Corresponding BibTeX entry:
@Manual{rangr,
title = {rangr: simulating range dynamics of virtual species},
author = {Katarzyna Markowska and Lechosław Kuczyński},
year = {2023},
note = {R package version 1.0.5},
url = {https://github.com/ropensci/rangr},
}
Readme and manuals
rangr
The rangr package is designed to simulate a species range dynamics. This new tool mimics the essential processes that shape population numbers and spatial distribution: local dynamics and dispersal. Simulations can be run in a spatially explicit and dynamic environment, facilitating population projections in response to climate or land-use changes. By using different sampling schemes and observational error distributions, the structure of the original survey data can be reproduced, or pure random sampling can be mimicked.
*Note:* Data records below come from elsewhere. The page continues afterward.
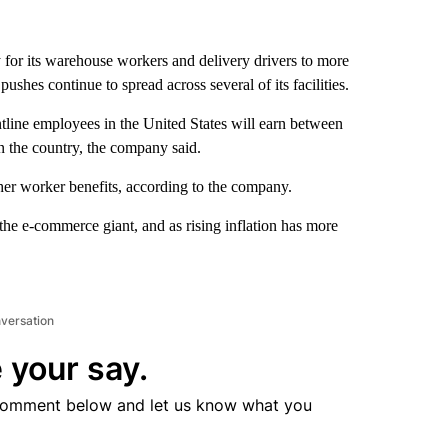
 for its warehouse workers and delivery drivers to more
shes continue to spread across several of its facilities.
tline employees in the United States will earn between
n the country, the company said.
ther worker benefits, according to the company.
e e-commerce giant, and as rising inflation has more
nversation
 your say.
comment below and let us know what you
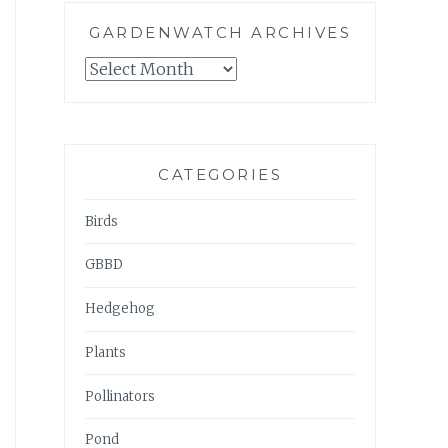
GARDENWATCH ARCHIVES
GARDENWATCH
ARCHIVES
CATEGORIES
Birds
GBBD
Hedgehog
Plants
Pollinators
Pond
The study is supported by the National Science Centre, Poland, grant no. 2018/29/B/NZ8/00066 and the Poznań Supercomputing and Networking Centre (grant no. 403).
Installation
Development version
You can install the development version from R-universe or GitHub with:
install.packages("rangr", repos = "https://ropensci.r-universe.dev")
# or
# devtools::install_github("ropensci/rangr")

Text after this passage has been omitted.